遙兒直接趕到王雪的公事房,王雪的公事房裡字畫琳瑯,書香氣甚濃,案上也沒有什麼堆積的公函。遙兒走進他的公事房時,這位已經年過五旬的老者正揮毫潑墨,繪着一副丹青。
一副墨竹剛剛現出雛形,王侍郎正聚精匯神地描着竹葉,忽見遙兒匆匆走入,不禁微露赧然之色,趕緊扯過一幅紙將那繪了一半的畫遮住。熱情招呼道:“長史來了。坐坐坐,快坐,可有什麼事嗎?”
遙兒也不客套,從袖中將那份公函取了出來,遞與王侍郎道:“侍郎請看!”
王雪展開公文看了看,擡頭問道:“怎麼?”
遙兒道:“下官正在篩選才德兼備之士,以充南疆官府。不意在堆積如山的公函之中發現了這份卷宗,所以特意給王侍郎送來,請侍郎處置。”
王雪打個哈哈道:“長史不要客氣,你現在權知天官侍郎。這樣的事務是有權處置的。這只是一份正常的請辭和任命,圈閱之後照章辦理也就是了。”

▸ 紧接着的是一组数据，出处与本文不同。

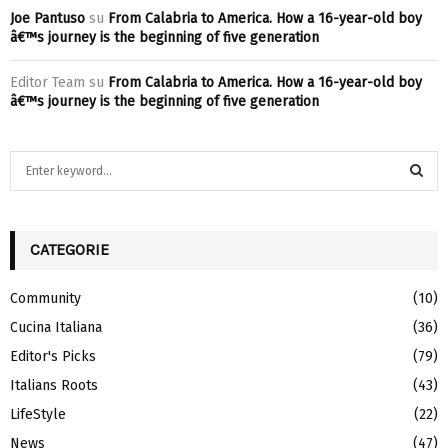
Joe Pantuso
su
From Calabria to America. How a 16-year-old boy
â€™s journey is the beginning of five generation
Editor Team
su
From Calabria to America. How a 16-year-old boy
â€™s journey is the beginning of five generation
S
e
a
S
r
c
CATEGORIE
E
h
f
A
Community
(10)
o
Cucina Italiana
(36)
r
R
:
Editor's Picks
(79)
C
Italians Roots
(43)
H
LifeStyle
(22)
News
(47)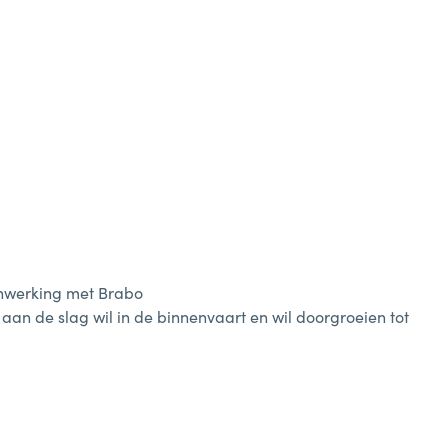
enwerking met Brabo
 aan de slag wil in de binnenvaart en wil doorgroeien tot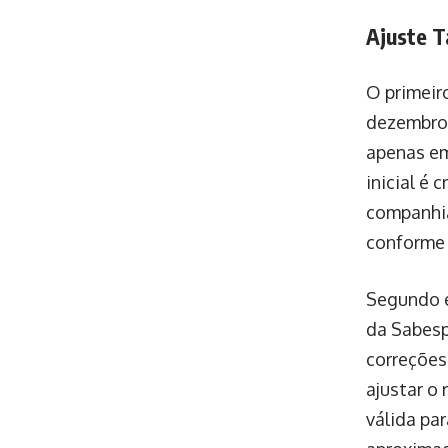
Ajuste T
O primeiro
dezembro 
apenas em
inicial é 
companhia
conforme 
Segundo 
da Sabesp
correções 
ajustar o
válida pa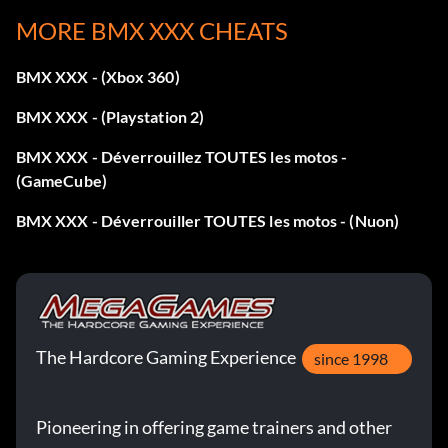
Entrez le mot de passe IFLINGPOO dans le menu de
MORE BMX XXX CHEATS
triche.
BMX XXX - (Xbox 360)
Débloquer Launch Pad 69 FMV 2
BMX XXX - (Playstation 2)
Entrez le mot de passe PÊCHE dans le menu de triche
BMX XXX - Déverrouillez TOUTES les motos -
(GameCube)
Débloquer Bronx FMV 1
BMX XXX - Déverrouiller TOUTES les motos - (Nuon)
Entrez le mot de passe LAPDANCE dans le menu de
triche.
The Hardcore Gaming Experience
since 1998
Débloquer Bronx FMV 2
Entrez le mot de passe STRIPTEASE dans le menu de
Pioneering in offering game trainers and other
triche.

遙兒正色道:“天官府掌管全國官吏的任免、考覈、升降、調動。此爲朝廷選士之根本所在,下官豈敢大意?這一筆下去,可就決定了一方百姓的父母官啊。可下官剛到天官府不久,對各地官員是否德行昭顯、清慎明著、公平可稱、恪勤匪懈並不瞭然,雖然權知侍郎,卻也不敢草率處理,這份卷宗。還是請王侍郎親自批示吧!”
“這個……”
“下官案頭還有許多履歷要看。就不多打擾了,告辭!”
遙兒謙和地向他笑笑。轉身便走。王雪一隻手僵在空中,眼看遙兒大步離去,再低頭看看案上那份公函,不禁搖頭苦笑:“這個女人,分明就是一隻狡狐!未央侯殿下,你想一石二鳥,難!難啊!”
……
未央侯殿下田承乾此時正在染仙殿上見駕。
田七娘現在與鄭安易這個美少年朝夕相處,出則同車,入則同室,食則同席,臥則同榻,情洽意篤,如膠似膝,這已是滿朝皆聞的一件事。很多時候,田七娘召見近臣也不避諱讓他在身邊侍候。
可是田承乾畢竟是她的親侄子,田七娘總不好在至親晚輩面前讓自己的面首堂而皇之地露面,所以特意移駕染仙殿來見他。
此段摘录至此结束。